## TASK TO CARRY OUT
Copy the records below line by line and word for word, from the very first line through the line with "Mail (412, 680)", omitting each picture.

## DATA
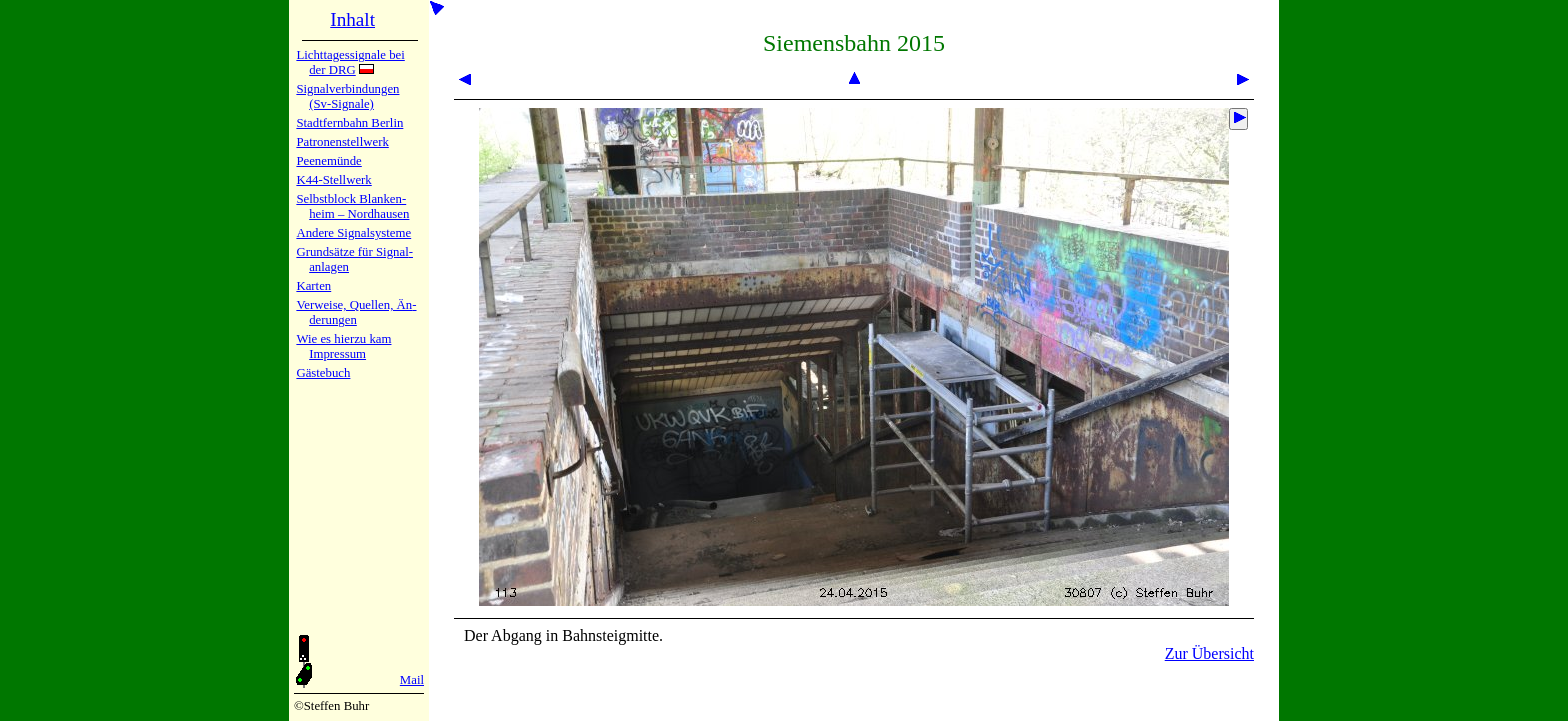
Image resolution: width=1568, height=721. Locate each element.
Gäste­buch (323, 373)
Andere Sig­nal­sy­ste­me (353, 233)
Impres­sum (337, 354)
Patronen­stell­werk (342, 142)
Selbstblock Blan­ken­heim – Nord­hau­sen (352, 206)
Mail (412, 680)
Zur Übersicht (1209, 653)
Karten (313, 286)
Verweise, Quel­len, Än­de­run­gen (356, 312)
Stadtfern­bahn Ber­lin (349, 123)
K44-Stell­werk (333, 180)
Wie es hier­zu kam (343, 339)
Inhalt (352, 19)
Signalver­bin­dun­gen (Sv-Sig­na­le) (347, 96)
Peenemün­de (328, 161)
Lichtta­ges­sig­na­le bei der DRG (350, 62)
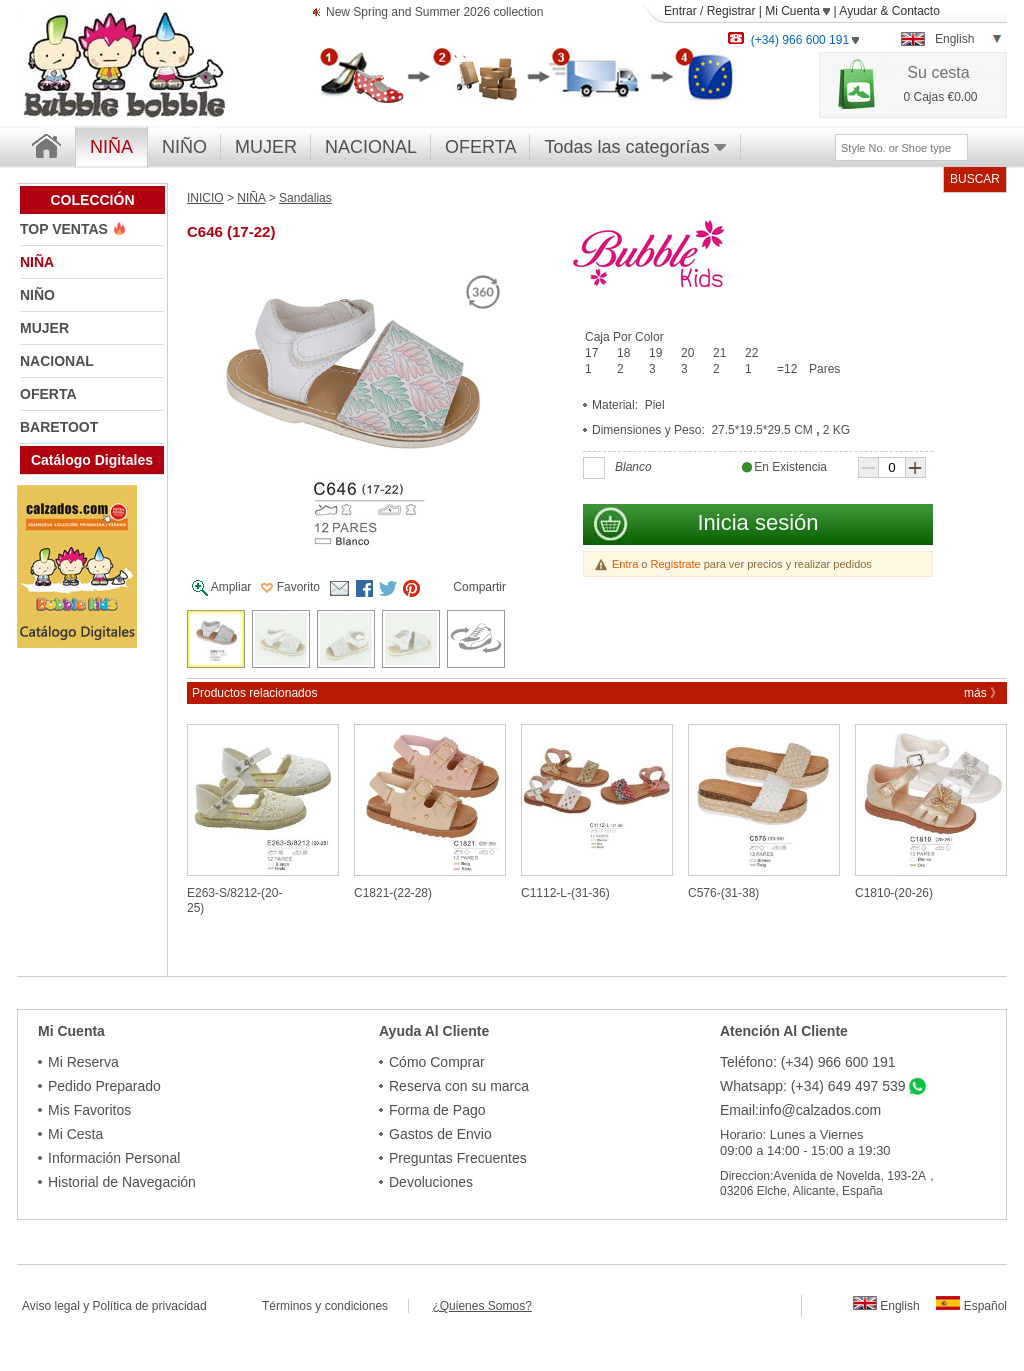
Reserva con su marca (459, 1086)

## SOLUTION TO THE PROBLEM
Image resolution: width=1568, height=721. Locate each element.
Gäste­buch (323, 373)
Andere Sig­nal­sy­ste­me (353, 233)
Impres­sum (337, 354)
Patronen­stell­werk (342, 142)
Selbstblock Blan­ken­heim – Nord­hau­sen (352, 206)
Mail (412, 680)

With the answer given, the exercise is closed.